Zero `{% cache %}` tags found across all templates. Static fragments like the
navbar, footer, and sidebar re-render on every request.

**Fix:** Wrap stable template fragments with Django's `{% cache %}` tag:

```html
{% load cache %}
{% cache 3600 navbar %}
  ... navbar HTML ...
{% endcache %}
```

### 2.4 Homepage Counts on Every Cache Miss

`oldp/apps/homepage/views.py:24-25` — `Law.objects.all().count()` and
`Case.get_queryset(request).count()` execute on every cache miss. The
`@cache_per_user` decorator mitigates this but each unique user still triggers
these queries.

**Fix:** Cache the counts separately with a longer TTL (e.g., 1 hour), since exact
counts are not critical:

```python
from django.core.cache import cache

laws_count = cache.get("homepage_laws_count")
if laws_count is None:
    laws_count = Law.objects.count()
    cache.set("homepage_laws_count", laws_count, timeout=3600)
```

---

## 3. Elasticsearch / Search (MEDIUM)

### 3.1 `datetime.now()` in Queryset

`oldp/apps/search/views.py:82` — `datetime.datetime.now()` is called on every
search request for the date facet end boundary.

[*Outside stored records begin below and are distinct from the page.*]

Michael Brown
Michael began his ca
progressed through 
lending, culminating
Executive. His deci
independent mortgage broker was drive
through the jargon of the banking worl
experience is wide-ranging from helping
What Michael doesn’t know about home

**Fix:** Use a fixed date or compute it once per day via caching.

### 3.2 Heavy Facet Processing in Python

`oldp/apps/search/views.py:88-161` — `get_search_facets()` performs nested
iteration over facet data, building URL parameters in Python on every search
request.

**Fix:** Cache the facet processing result keyed by the query + selected facets
combination.

### 3.3 Autocomplete Without Caching

`oldp/apps/search/views.py:206` — Creates a new `SearchQuerySet()` per request
with no caching. See fix in section 2.1 above.

---

## 4. Middleware & HTTP (MEDIUM)

### 4.1 GZip Compression Disabled

`oldp/settings.py:138` — `GZipMiddleware` is commented out. Responses are sent
uncompressed, increasing transfer sizes.

**Fix:** Uncomment `'django.middleware.gzip.GZipMiddleware'` and place it first in
the middleware list. Alternatively, enable gzip at the reverse proxy level (nginx).

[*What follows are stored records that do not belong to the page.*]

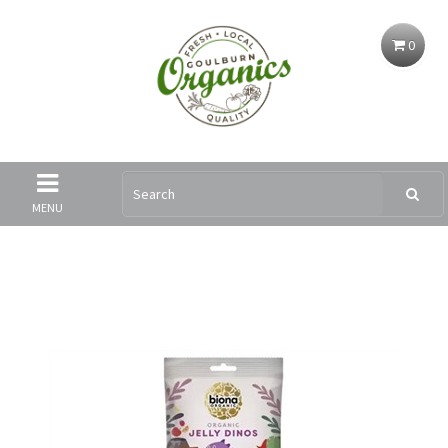
0
MENU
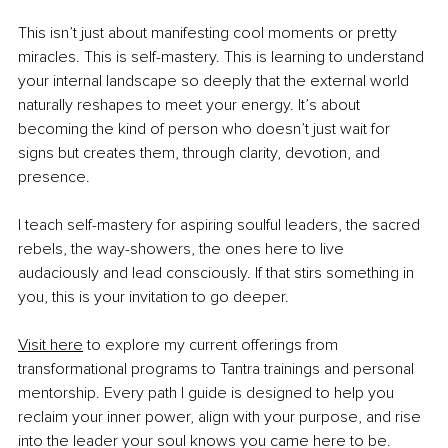
This isn’t just about manifesting cool moments or pretty 
miracles. This is self-mastery. This is learning to understand 
your internal landscape so deeply that the external world 
naturally reshapes to meet your energy. It’s about 
becoming the kind of person who doesn’t just wait for 
signs but creates them, through clarity, devotion, and 
presence.
I teach self-mastery for aspiring soulful leaders, the sacred 
rebels, the way-showers, the ones here to live 
audaciously and lead consciously. If that stirs something in 
you, this is your invitation to go deeper.
Visit here
 to explore my current offerings from 
transformational programs to Tantra trainings and personal 
mentorship. Every path I guide is designed to help you 
reclaim your inner power, align with your purpose, and rise 
into the leader your soul knows you came here to be.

### 4.2 No Conditional Request Support

No `ConditionalGetMiddleware` is configured. The server cannot return `304 Not
Modified` for unchanged content, forcing full response re-transmission.

**Fix:** Add `'django.middleware.http.ConditionalGetMiddleware'` to `MIDDLEWARE`.

### 4.3 FlatpageFallbackMiddleware on Every 404

`oldp/settings.py:137` — `FlatpageFallbackMiddleware` triggers a DB query on every
404 response to check for a matching flatpage.

**Impact:** Low on most requests but adds latency on every 404 (bots, broken
links, etc.).

### 4.4 Static File Hashing Disabled

`oldp/settings.py:291` — `CompressedManifestStaticFilesStorage` (whitenoise) is
commented out. Static files are served without content hashes, preventing
long-lived browser cache headers.

**Fix:** Uncomment the whitenoise storage backend:

```python
STATICFILES_STORAGE = 'whitenoise.storage.CompressedManifestStaticFilesStorage'
```

---

## 5. Context Processor Overhead (LOW)

`oldp/apps/lib/context_processors.py:31` — `reverse("flatpages", ...)` is called on
every request to resolve the API info URL.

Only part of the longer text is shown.